§ WORK TASK: From the records that follow, copy every line in which "gratis" appears.
** LISTED ENTRIES follows **
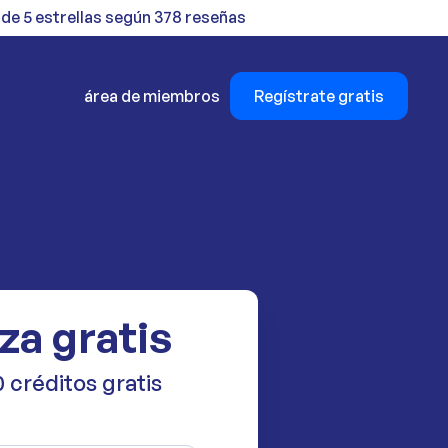
 de 5 estrellas según 378 reseñas
área de miembros
Regístrate gratis
za gratis
 créditos gratis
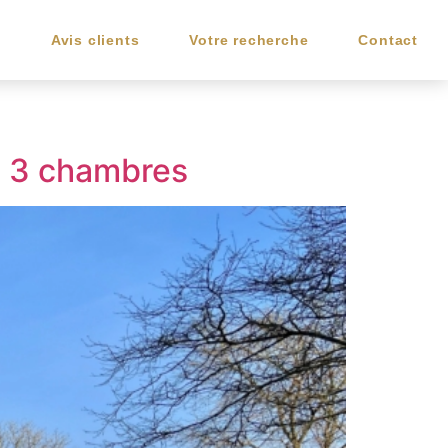
e
Avis clients
Votre recherche
Contact
n 3 chambres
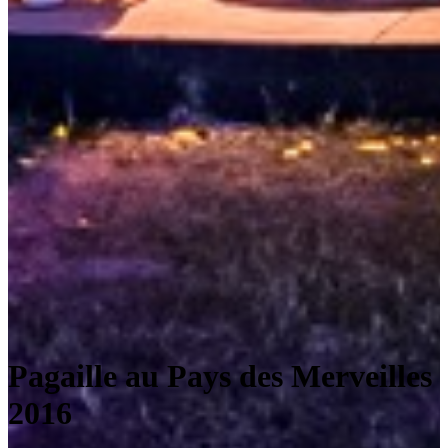
Pagaille au Pays des Merveilles
2016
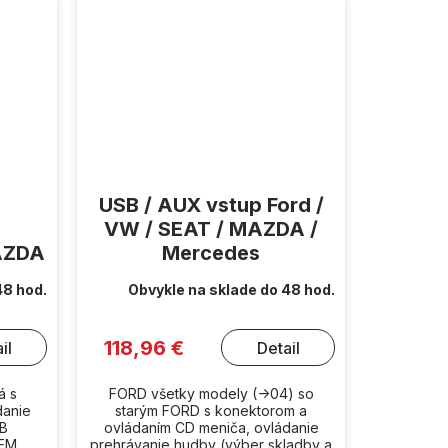
USB / AUX vstup Ford /
VW / SEAT / MAZDA /
AZDA
Mercedes
48 hod.
Obvykle na sklade do 48 hod.
118,96 €
il
Detail
á s
FORD všetky modely (->04) so
danie
starým FORD s konektorom a
SB
ovládaním CD meniča, ovládanie
OEM
prehrávanie hudby (výber skladby a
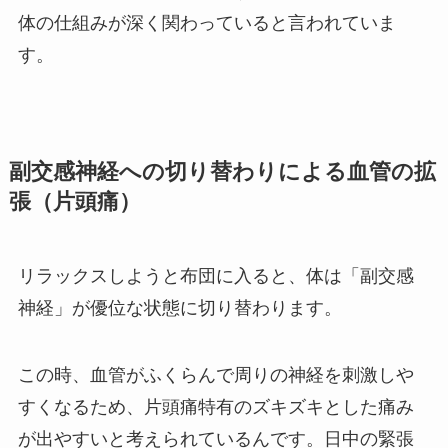
体の仕組みが深く関わっていると言われていま
す。
副交感神経への切り替わりによる血管の拡
張（片頭痛）
リラックスしようと布団に入ると、体は「副交感
神経」が優位な状態に切り替わります。
この時、血管がふくらんで周りの神経を刺激しや
すくなるため、片頭痛特有のズキズキとした痛み
が出やすいと考えられているんです。日中の緊張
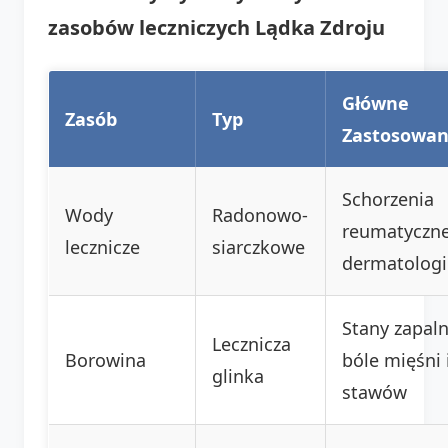
zasobów leczniczych Lądka Zdroju
Główne
Zasób
Typ
Zastosowan
Schorzenia
Wody
Radonowo-
reumatyczne
lecznicze
siarczkowe
dermatologi
Stany zapaln
Lecznicza
Borowina
bóle mięśni 
glinka
stawów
** End of LISTED ENTRIES **
§ SOLUTION TO THIS EXERCISE:
Regístrate gratis
za gratis
 créditos gratis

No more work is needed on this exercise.